[Extracted page text data]
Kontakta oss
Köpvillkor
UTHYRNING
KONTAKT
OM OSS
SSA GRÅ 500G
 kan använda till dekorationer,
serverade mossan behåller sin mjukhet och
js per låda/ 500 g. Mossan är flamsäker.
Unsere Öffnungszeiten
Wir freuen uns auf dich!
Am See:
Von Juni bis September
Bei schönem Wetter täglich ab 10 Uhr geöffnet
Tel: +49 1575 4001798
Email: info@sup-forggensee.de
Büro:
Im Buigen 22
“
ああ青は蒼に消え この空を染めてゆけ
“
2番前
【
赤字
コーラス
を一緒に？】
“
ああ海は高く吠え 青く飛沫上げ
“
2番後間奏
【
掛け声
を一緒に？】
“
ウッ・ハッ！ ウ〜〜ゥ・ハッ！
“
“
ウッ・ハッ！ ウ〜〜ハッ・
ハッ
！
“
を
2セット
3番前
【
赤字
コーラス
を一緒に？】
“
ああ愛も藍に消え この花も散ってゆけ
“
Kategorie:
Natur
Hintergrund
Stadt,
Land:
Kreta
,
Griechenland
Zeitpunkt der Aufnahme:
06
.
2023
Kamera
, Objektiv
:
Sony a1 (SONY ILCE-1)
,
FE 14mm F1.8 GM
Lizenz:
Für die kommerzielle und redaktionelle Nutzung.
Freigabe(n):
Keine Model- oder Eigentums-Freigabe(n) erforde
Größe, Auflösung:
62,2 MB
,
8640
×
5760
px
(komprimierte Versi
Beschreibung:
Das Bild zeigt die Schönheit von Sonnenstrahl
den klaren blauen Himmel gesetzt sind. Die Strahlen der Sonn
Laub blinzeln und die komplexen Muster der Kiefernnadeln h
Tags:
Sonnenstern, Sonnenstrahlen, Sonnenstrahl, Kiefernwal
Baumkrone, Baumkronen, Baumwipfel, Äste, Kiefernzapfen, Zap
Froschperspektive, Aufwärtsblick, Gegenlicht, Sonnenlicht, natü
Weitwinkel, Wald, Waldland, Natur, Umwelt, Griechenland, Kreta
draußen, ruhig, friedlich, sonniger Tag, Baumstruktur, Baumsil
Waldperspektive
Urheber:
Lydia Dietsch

* * *

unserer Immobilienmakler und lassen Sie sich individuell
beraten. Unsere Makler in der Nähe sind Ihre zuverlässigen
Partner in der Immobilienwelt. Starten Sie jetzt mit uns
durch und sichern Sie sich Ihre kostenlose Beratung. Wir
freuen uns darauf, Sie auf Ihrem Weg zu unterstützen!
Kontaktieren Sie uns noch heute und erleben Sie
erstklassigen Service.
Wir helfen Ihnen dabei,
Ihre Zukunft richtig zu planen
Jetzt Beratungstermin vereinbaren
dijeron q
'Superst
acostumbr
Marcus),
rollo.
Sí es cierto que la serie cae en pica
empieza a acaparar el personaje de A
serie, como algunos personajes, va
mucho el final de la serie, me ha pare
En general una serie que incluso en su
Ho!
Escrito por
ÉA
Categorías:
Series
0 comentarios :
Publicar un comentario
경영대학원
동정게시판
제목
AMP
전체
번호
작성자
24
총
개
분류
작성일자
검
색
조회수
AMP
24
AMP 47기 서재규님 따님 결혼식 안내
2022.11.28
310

## What you will do
Find the line with "den klaren blauen" in the entries above. Retype it and each line after it, exactly, through the line with "Lydia Dietsch", and stop there.

## Written answer
den klaren blauen Himmel gesetzt sind. Die Strahlen der Sonn
Laub blinzeln und die komplexen Muster der Kiefernnadeln h
Tags:
Sonnenstern, Sonnenstrahlen, Sonnenstrahl, Kiefernwal
Baumkrone, Baumkronen, Baumwipfel, Äste, Kiefernzapfen, Zap
Froschperspektive, Aufwärtsblick, Gegenlicht, Sonnenlicht, natü
Weitwinkel, Wald, Waldland, Natur, Umwelt, Griechenland, Kreta
draußen, ruhig, friedlich, sonniger Tag, Baumstruktur, Baumsil
Waldperspektive
Urheber:
Lydia Dietsch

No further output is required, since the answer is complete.